• Task details
State how many lines of the records contain the string "into", and give no other information.

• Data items

Segment Open

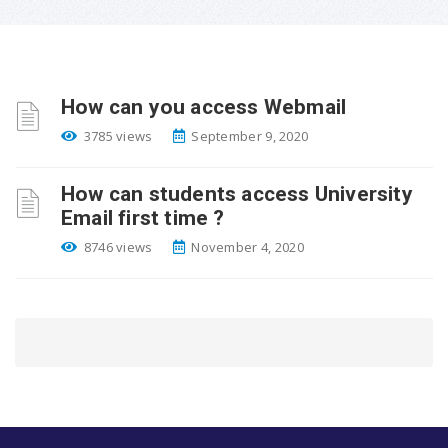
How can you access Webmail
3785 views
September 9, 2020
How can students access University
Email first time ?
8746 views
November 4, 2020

Segment Closed
Segment Open

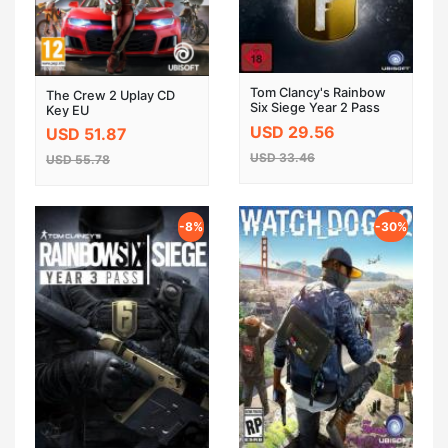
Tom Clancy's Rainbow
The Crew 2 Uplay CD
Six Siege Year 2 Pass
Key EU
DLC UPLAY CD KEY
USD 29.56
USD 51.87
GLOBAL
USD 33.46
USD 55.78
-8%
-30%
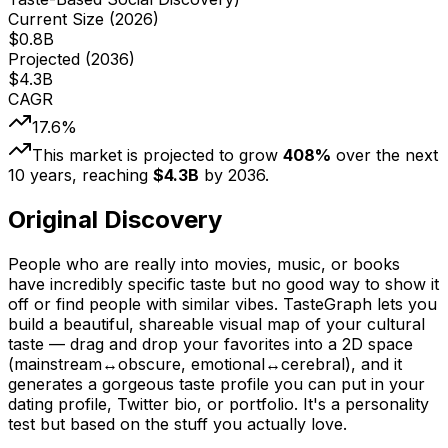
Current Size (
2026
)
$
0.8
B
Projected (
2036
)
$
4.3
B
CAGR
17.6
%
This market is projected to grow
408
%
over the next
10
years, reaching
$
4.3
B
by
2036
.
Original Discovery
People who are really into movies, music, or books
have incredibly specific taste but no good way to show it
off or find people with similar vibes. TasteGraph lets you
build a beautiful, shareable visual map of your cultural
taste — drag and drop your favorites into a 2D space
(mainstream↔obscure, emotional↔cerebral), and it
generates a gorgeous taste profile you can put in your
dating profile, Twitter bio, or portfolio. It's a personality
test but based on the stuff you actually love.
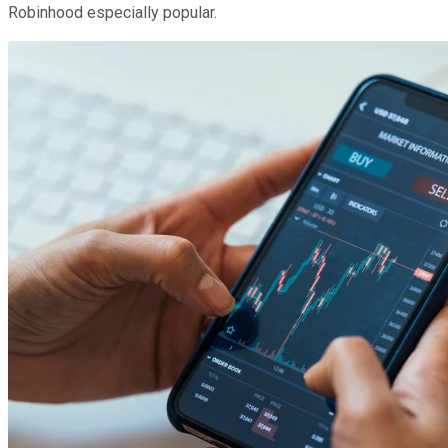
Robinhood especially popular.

Segment Closed

• Your solution
2